Truckee looking to offer alternatives to housing requirements
With Truckee still locked in a housing crisis the town is reevaluating its inclusionary housing ordinance for other methods for developers to meet requirements.
The ordinance requires all residential projects to designate 15 percent of units as affordable. However, developers have proposed other “alternative equivalents” to that requirement, including paying an in-lieu fee. All proposals have been considered on a case-by-case basis.
“I’d like to be as open minded as we can possibly be to get as much housing as we can,” said Council Member Jessica Abrams.
Since the ordinance was adopted in 2007 only a handful of alternative proposals have been approved, according to a staff report. The most recent being Coburn Crossing, which agreed to make its housing units 100 percent deed restricted to locals in perpetuity, but with no affordability caps.
According to a staff report, several developers have asked if a variety in length of deed restrictions can be considered an alternative equivalent. Council Member Anna Klovstad said a deed restriction would only solve part of the problem.
“I’m not comfortable saying as a broad stroke we’d allow locals only as the equivalent,” said Klovstad. “I’d agree that a short term 10- to 15- to 20-year deed restriction is not really satisfying,” she said. “Our need for housing isn’t going to change in 10, 15, 20 years.”
Other developers have proposed building smaller units that are affordable by design but are reluctant to deed restrict or commit to price levels.
“All housing is equally important but we definitely have to focus on our achievable or below,” said Polivy, adding that any deed restriction should be at least 25 years.
Affordable housing is defined by the town as units affordable to extremely low-income households up to above moderate income households.
An extremely low income household is defined as a household earning a gross income of no more than 30 percent of the median income while above moderate income households earn no more than 160 percent of the median income.

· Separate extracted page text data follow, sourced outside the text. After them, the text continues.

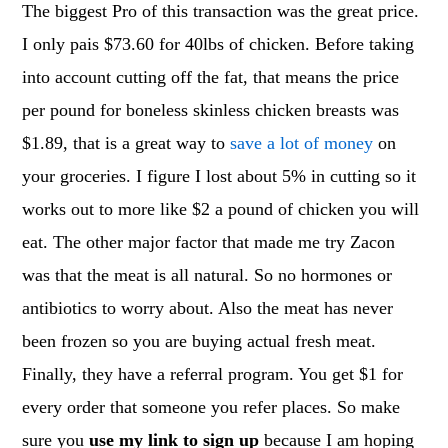
The biggest Pro of this transaction was the great price.
I only pais $73.60 for 40lbs of chicken. Before taking
into account cutting off the fat, that means the price
per pound for boneless skinless chicken breasts was
$1.89, that is a great way to
save a lot of money
on
your groceries. I figure I lost about 5% in cutting so it
works out to more like $2 a pound of chicken you will
eat. The other major factor that made me try Zacon
was that the meat is all natural. So no hormones or
antibiotics to worry about. Also the meat has never
been frozen so you are buying actual fresh meat.
Finally, they have a referral program. You get $1 for
every order that someone you refer places. So make
sure you
use my link to sign up
because I am hoping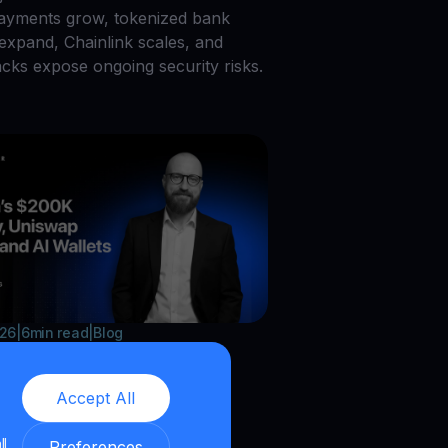
payments grow, tokenized bank
 expand, Chainlink scales, and
acks expose ongoing security risks.
026
|
6
min read
|
Blog
in’s $200K Lottery,
Accept All
ap Burns, and AI
ts
ll
Preferences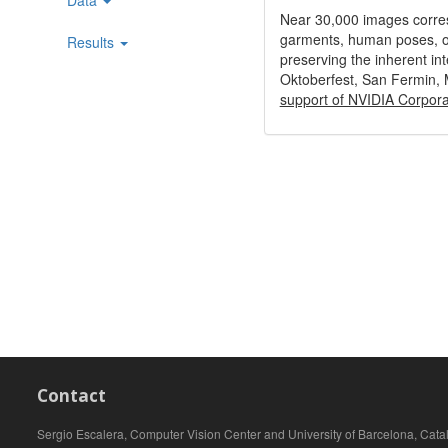
Near 30,000 images correspo
garments, human poses, obj
Results
preserving the inherent int
Oktoberfest, San Fermin,
support of NVIDIA Corporat
Contact
Sergio Escalera, Computer Vision Center and University of Barcelona, Cata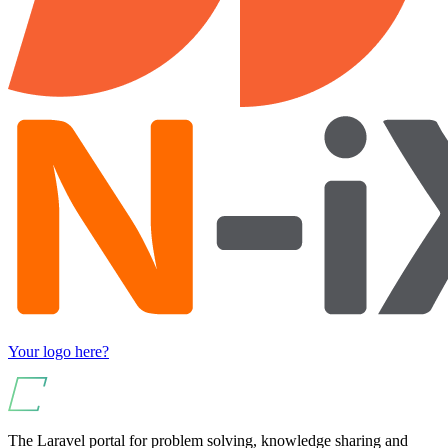
Your logo here?
The Laravel portal for problem solving, knowledge sharing and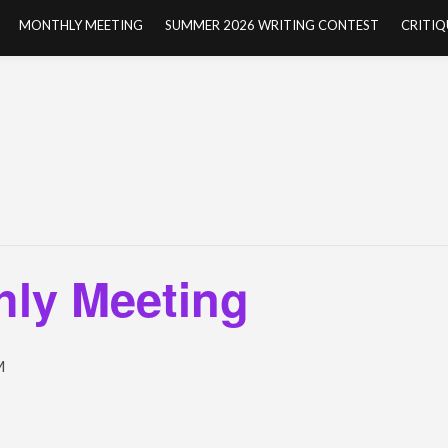
MONTHLY MEETING
SUMMER 2026 WRITING CONTEST
CRITIQ
ly Meeting
M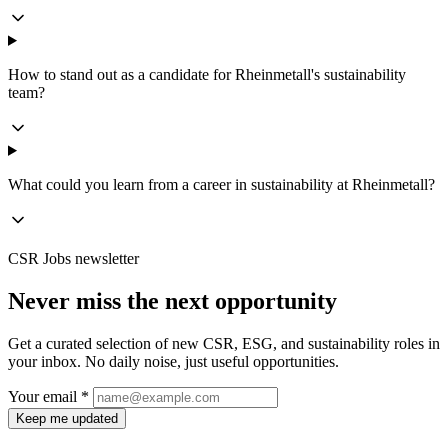
How to stand out as a candidate for Rheinmetall's sustainability
team?
What could you learn from a career in sustainability at Rheinmetall?
CSR Jobs newsletter
Never miss the next opportunity
Get a curated selection of new CSR, ESG, and sustainability roles in
your inbox. No daily noise, just useful opportunities.
Your email *
Keep me updated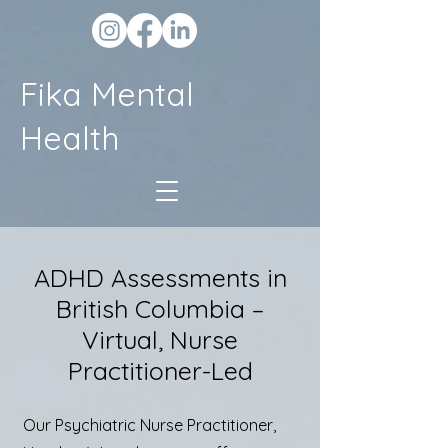
Fika Mental
Health
ADHD Assessments in
British Columbia –
Virtual, Nurse
Practitioner-Led
Our Psychiatric Nurse Practitioner,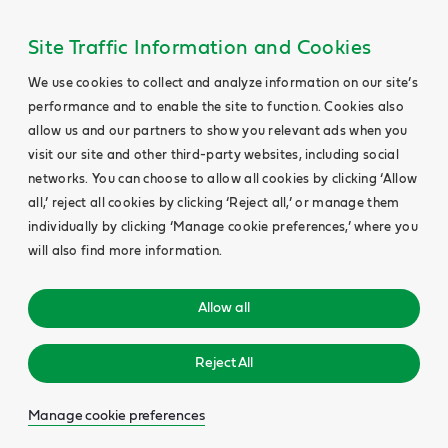
Site Traffic Information and Cookies
We use cookies to collect and analyze information on our site’s
performance and to enable the site to function. Cookies also
allow us and our partners to show you relevant ads when you
visit our site and other third-party websites, including social
networks. You can choose to allow all cookies by clicking ‘Allow
all,’ reject all cookies by clicking ‘Reject all,’ or manage them
individually by clicking ‘Manage cookie preferences,’ where you
will also find more information.
Allow all
Reject All
Manage cookie preferences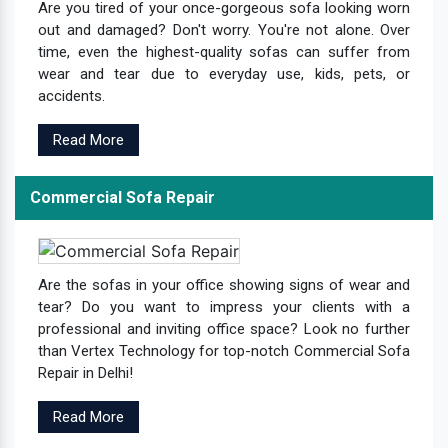
Are you tired of your once-gorgeous sofa looking worn
out and damaged? Don't worry. You're not alone. Over
time, even the highest-quality sofas can suffer from
wear and tear due to everyday use, kids, pets, or
accidents.
Read More
Commercial Sofa Repair
Are the sofas in your office showing signs of wear and
tear? Do you want to impress your clients with a
professional and inviting office space? Look no further
than Vertex Technology for top-notch Commercial Sofa
Repair in Delhi!
Read More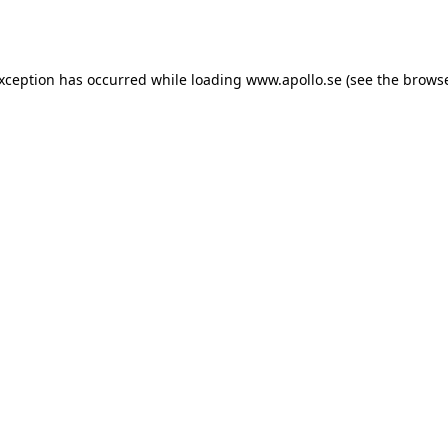
exception has occurred while loading
www.apollo.se
(see the
browse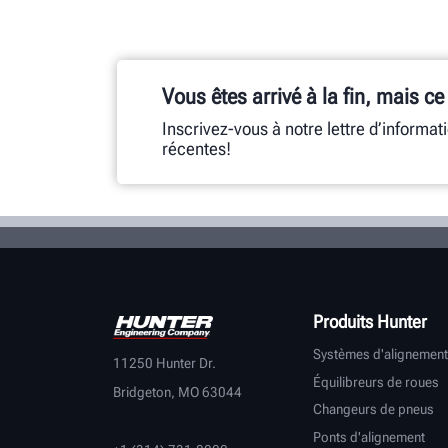
Vous êtes arrivé à la fin, mais ce
Inscrivez-vous à notre lettre d’informat
récentes!
Produits Hunter
Systèmes d'alignement
11250 Hunter Dr.
Équilibreurs de roues
Bridgeton, MO 63044
Changeurs de pneus
Ponts d'alignement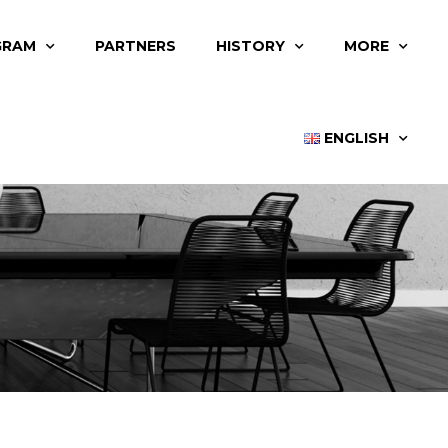
GRAM
PARTNERS
HISTORY
MORE
ENGLISH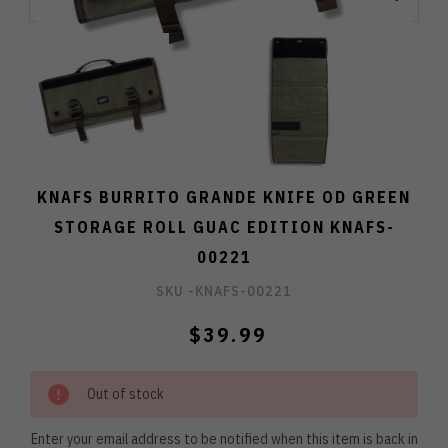
KNAFS BURRITO GRANDE KNIFE OD GREEN
STORAGE ROLL GUAC EDITION KNAFS-
00221
SKU -
KNAFS-00221
$39.99
Out of stock
Enter your email address to be notified when this item is back in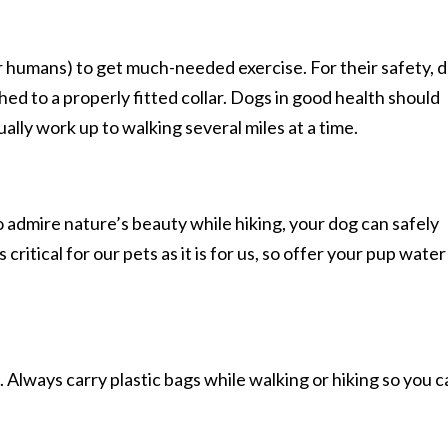
ir humans) to get much-needed exercise. For their safety, 
ed to a properly fitted collar. Dogs in good health should
ually work up to walking several miles at a time.
o admire nature’s beauty while hiking, your dog can safely
itical for our pets as it is for us, so offer your pup water
Always carry plastic bags while walking or hiking so you c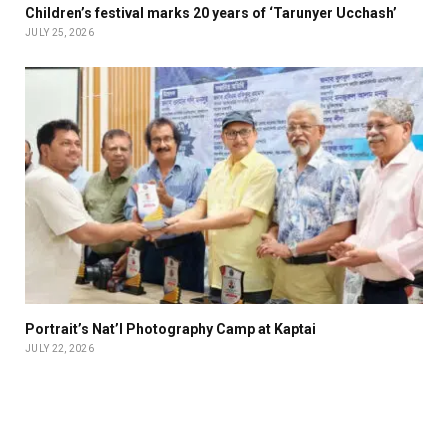
Children’s festival marks 20 years of ‘Tarunyer Ucchash’
JULY 25, 2026
Portrait’s Nat’l Photography Camp at Kaptai
JULY 22, 2026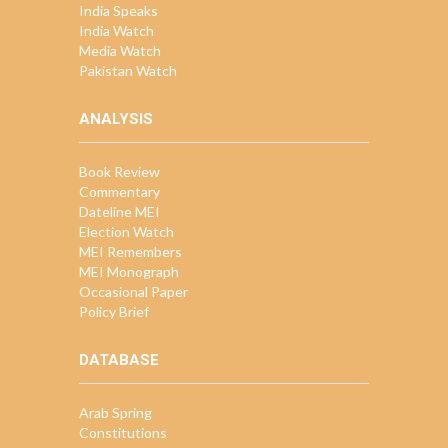
India Speaks
India Watch
Media Watch
Pakistan Watch
ANALYSIS
Book Review
Commentary
Dateline MEI
Election Watch
MEI Remembers
MEI Monograph
Occasional Paper
Policy Brief
DATABASE
Arab Spring
Constitutions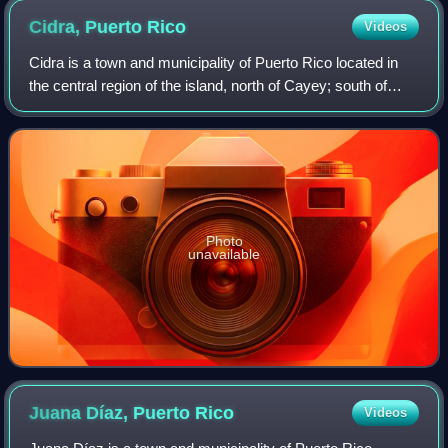
Cidra, Puerto
Rico
Videos
Cidra is a town and municipality of Puerto Rico located in
the central region of the island, north of Cayey; south of
Comerío and Aguas Buenas; east of Aibonito and
Barranquitas; and west of Caguas. C
Photo
unavailable
Juana Díaz, Puerto
Rico
Videos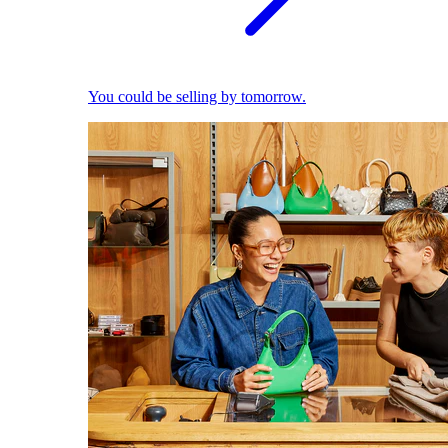
You could be selling by tomorrow.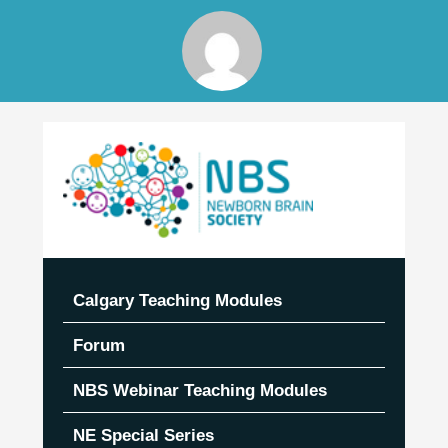
Skip
to
content
Calgary Teaching Modules
Forum
NBS Webinar Teaching Modules
NE Special Series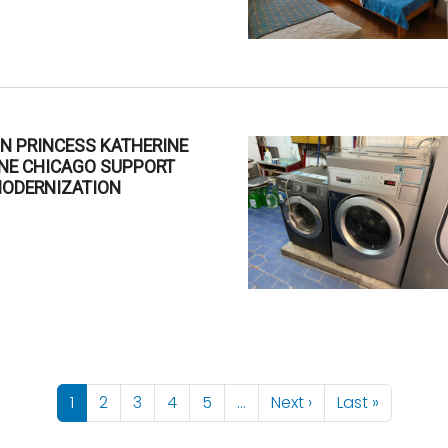
N PRINCESS KATHERINE
INE CHICAGO SUPPORT
MODERNIZATION
6
Next page
Last pag
1
2
3
4
5
…
Next ›
Last »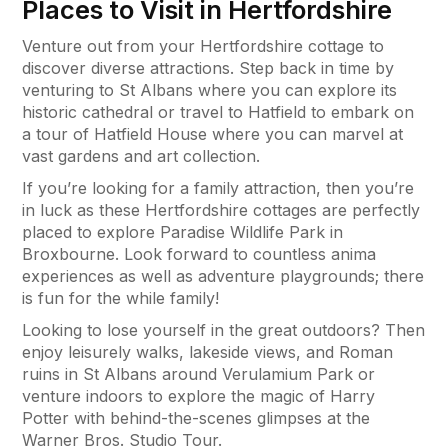
Places to Visit in Hertfordshire
Venture out from your Hertfordshire cottage to
discover diverse attractions. Step back in time by
venturing to St Albans where you can explore its
historic cathedral or travel to Hatfield to embark on
a tour of Hatfield House where you can marvel at
vast gardens and art collection.
If you’re looking for a family attraction, then you’re
in luck as these Hertfordshire cottages are perfectly
placed to explore Paradise Wildlife Park in
Broxbourne. Look forward to countless anima
experiences as well as adventure playgrounds; there
is fun for the while family!
Looking to lose yourself in the great outdoors? Then
enjoy leisurely walks, lakeside views, and Roman
ruins in St Albans around Verulamium Park or
venture indoors to explore the magic of Harry
Potter with behind-the-scenes glimpses at the
Warner Bros. Studio Tour.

Very low income households earn no more than 50 percent of the median income and low income households earn no more than 80 percent of the median income.
Since the town adopted its inclusionary housing ordinance several projects have been constructed. Currently there are 611 affordable housing units in Truckee that are either constructed, being built or approved. Out of the town’s 13,232 units, the 611 affordable units make up 4.6 percent of the housing stock.
Since the housing ordinance was passed in 2007, 137 affordable units have been built.
The 349 affordable units that have been built include 92 units at Hennes Flats, 50 of which are for very low income households, and the 31 very low income units at Frishman Hollow. Other projects that provide housing for low income households are the Sierra Village Apartments, Truckee Pine Apartments, Truckee Donner Apartments, River View Homes and Stoneridge.
MORE ON THE WAY?
There are 262 affordable units currently being built. These include 138 units at Coburn Crossing, 77 units at the Artist Lofts and 48 units at Coldstream. Only the 55 units at the Artist Lofts, part of the downtown Railyard project, are suitable for extremely low or very low income households.
According to a staff report, there is a significant shortage in the availability of affordable units for extremely-low to moderate income households. This could be due to the lack of diversity in housing, as 84 percent of Truckee’s housing stock is single family residential.
A 2016 regional housing study reported that the region lacked 12,160 units to serve the local workforce. Of those units, 57 percent are needed for low income households.
While the Mountain Housing Council has established a policy to broaden the definition of affordable housing to include local achievable housing, the town has not yet adopted a broader definition of affordable housing.